What you will do: Each line that has the string "MATE" must be copied from the records below.

Data for analysis:
=== Section Start ===

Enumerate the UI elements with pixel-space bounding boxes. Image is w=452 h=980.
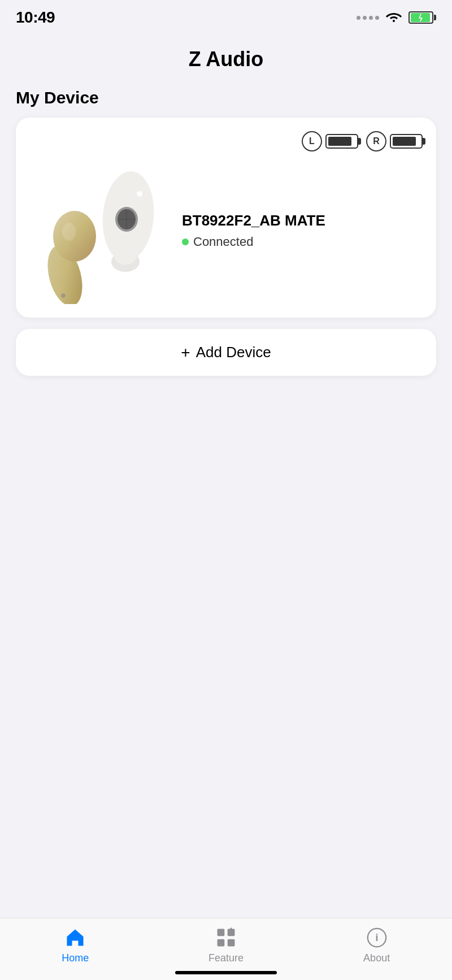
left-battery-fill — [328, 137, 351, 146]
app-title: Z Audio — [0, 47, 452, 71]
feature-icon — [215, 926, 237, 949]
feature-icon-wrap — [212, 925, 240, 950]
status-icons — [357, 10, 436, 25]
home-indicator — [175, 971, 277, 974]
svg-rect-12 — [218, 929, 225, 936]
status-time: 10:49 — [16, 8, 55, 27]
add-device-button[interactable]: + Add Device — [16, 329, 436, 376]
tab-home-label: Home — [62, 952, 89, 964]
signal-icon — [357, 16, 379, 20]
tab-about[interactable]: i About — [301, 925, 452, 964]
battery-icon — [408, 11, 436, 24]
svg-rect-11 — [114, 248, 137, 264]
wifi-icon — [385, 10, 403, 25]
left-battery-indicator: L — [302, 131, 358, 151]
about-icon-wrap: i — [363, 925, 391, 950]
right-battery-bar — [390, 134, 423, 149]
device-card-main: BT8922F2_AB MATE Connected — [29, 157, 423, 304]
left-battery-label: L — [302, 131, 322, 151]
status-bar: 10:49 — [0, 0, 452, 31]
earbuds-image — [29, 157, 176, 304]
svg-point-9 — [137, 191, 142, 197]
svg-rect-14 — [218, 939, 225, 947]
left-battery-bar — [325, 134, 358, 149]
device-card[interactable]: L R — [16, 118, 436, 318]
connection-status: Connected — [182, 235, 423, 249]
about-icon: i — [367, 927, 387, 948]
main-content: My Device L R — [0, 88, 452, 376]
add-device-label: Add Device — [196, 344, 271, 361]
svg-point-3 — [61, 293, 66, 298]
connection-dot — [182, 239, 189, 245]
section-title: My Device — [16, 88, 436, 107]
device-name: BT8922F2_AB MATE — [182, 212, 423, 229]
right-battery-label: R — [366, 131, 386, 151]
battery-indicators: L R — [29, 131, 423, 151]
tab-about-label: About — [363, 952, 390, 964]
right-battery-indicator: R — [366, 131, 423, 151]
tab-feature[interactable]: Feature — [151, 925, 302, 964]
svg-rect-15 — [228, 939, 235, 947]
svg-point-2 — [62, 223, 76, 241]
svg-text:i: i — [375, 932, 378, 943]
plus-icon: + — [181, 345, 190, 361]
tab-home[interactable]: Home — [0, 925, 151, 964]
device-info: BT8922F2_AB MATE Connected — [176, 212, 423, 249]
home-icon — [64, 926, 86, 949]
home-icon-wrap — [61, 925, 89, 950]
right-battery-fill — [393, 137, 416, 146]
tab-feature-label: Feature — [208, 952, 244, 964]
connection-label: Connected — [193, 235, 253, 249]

=== Section End ===

Completed task:
device-card-main: BT8922F2_AB MATE Connected — [29, 157, 423, 304]
device-name: BT8922F2_AB MATE — [182, 212, 423, 229]
device-info: BT8922F2_AB MATE Connected — [176, 212, 423, 249]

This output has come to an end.